Most of Pantech's messaging phones have been of the high-end variety. The Pantech Duo is a smartphone, the Helio Ocean is as close to a smartphone as you can get without having a third-party operating system, and the Pantech Matrix has HSDPA speed, along with multimedia features like a megapixel camera and a music player. The Pantech Slate, on the other hand, is fairly slim as far as features go, with only a 1.3-megapixel camera and Bluetooth as its main capabilities. It's also pretty slim design-wise, too--Pantech claims the Slate is the world's thinnest messaging phone, for however much that's worth. The Slate is available from AT&T for $49.99 after a two-year service agreement and a mail-in rebate.
At first glance, the Pantech Slate looks like a fancier version of the Peek or a slimmer, lower-end version of a BlackBerry. Measuring 4.2 inches long by 2.5 inches wide by 0.39 inch thick, the Slate claims to be the thinnest messaging phone in the world at the time of its release, and since it certainly is thin and lightweight, we'll take Pantech at its word. We like the Slate's slightly reflective display on the front, as well as the textured, faux-leather backing that gives it an extra grip.

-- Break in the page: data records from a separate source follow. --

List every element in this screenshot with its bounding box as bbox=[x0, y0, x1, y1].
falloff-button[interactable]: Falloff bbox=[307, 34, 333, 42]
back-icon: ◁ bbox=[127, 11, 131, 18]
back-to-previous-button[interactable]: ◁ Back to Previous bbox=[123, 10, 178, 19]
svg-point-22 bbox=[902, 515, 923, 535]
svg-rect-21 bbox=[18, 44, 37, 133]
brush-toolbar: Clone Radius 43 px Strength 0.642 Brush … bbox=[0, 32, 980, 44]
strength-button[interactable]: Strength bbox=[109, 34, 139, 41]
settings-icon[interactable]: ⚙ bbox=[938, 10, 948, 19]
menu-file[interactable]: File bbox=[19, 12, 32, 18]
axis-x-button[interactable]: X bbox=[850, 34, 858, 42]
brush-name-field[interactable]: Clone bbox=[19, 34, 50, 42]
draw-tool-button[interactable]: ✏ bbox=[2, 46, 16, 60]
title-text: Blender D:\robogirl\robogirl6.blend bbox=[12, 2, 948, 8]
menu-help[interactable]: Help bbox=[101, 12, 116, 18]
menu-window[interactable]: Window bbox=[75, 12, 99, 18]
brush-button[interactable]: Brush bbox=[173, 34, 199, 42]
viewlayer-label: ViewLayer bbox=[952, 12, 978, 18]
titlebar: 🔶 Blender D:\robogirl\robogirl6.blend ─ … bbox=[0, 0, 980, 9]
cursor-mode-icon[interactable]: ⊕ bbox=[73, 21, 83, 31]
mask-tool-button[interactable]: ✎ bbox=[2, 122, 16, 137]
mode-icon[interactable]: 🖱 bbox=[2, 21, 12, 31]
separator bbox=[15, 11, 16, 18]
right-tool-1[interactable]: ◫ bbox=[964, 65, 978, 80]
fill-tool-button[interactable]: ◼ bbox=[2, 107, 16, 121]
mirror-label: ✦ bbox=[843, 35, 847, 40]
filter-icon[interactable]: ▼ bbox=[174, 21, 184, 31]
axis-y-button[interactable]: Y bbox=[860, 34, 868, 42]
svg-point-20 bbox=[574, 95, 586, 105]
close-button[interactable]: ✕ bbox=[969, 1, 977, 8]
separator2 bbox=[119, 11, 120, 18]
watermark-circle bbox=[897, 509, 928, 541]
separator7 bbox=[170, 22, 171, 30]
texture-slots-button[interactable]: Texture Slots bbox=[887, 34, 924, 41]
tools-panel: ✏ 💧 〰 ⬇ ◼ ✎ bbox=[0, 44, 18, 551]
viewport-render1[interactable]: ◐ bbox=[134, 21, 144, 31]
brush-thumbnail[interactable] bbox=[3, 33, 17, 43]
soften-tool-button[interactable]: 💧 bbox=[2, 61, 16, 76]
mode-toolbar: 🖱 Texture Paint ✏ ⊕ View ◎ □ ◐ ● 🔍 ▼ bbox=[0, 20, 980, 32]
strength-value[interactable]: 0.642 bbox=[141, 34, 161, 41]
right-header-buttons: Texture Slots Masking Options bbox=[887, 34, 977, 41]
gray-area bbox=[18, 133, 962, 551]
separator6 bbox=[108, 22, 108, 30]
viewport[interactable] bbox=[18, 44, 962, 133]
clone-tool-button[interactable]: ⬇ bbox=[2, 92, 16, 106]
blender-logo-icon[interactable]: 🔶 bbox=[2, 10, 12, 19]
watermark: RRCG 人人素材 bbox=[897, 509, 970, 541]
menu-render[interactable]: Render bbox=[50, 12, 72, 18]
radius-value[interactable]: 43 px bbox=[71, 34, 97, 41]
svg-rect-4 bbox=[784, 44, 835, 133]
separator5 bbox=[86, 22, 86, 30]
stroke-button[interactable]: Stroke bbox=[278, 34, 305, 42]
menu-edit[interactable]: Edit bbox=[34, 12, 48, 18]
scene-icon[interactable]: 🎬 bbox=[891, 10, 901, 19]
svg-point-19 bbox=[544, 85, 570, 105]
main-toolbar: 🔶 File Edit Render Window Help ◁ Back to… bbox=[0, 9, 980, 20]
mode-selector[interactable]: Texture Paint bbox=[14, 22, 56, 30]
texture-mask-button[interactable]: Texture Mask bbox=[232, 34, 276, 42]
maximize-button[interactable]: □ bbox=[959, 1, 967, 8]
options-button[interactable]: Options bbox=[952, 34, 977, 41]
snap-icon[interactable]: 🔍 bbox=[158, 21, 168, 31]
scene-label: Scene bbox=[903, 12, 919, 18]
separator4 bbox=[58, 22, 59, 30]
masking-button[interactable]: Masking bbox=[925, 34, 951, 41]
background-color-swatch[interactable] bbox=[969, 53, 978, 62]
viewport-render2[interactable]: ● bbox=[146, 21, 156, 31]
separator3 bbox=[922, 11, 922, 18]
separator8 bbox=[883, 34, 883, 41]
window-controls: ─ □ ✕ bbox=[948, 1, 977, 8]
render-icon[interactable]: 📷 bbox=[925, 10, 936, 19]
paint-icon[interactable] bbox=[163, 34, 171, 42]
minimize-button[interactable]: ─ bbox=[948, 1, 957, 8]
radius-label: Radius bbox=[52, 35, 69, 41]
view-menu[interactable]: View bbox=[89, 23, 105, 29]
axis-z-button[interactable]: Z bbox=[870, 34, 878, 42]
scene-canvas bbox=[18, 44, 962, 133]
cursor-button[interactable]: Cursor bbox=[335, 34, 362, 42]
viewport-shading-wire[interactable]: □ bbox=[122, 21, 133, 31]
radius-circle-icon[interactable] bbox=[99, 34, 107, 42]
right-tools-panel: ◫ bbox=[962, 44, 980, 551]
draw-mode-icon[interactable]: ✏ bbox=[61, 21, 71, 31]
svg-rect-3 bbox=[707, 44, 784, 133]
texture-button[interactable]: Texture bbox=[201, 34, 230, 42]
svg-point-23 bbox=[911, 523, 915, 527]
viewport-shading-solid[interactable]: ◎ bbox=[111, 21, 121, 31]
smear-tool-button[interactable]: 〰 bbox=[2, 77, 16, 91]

The navigation array sits underneath the display, and consists of two soft keys, a square navigation toggle with middle confirmation key, a dedicated speakerphone key, a Clear key, and the Send and End/power keys. The entire middle square toggle is curved and raised above the surface of the phone. The rest of the keys have alternating bumps going down either the left or right side. We liked this arrangement since it provides texture and makes for easier navigation. The square toggle also doubles as shortcuts to a new text message, the instant messenger, the contacts list, and mobile e-mail. The middle confirmation key is a shortcut to the Web browser when the phone is on standby.
Underneath the navigation array is the full QWERTY keyboard. The keyboard felt quite roomy, and we love how bubblelike the keys felt--they were all raised above the surface of the phone, which allowed for easy texting and dialing. The keyboard has the typical function and shift keys and a dedicated key for the messaging in-box.
On the left side is a volume rocker, which also doubles as a jog dial/side key for navigating the menu and for scrolling through messages. The headset/charger jack is on top, while the camera key is on the right spine. On the back is the camera lens and external speaker--there is no self-portrait mirror, however.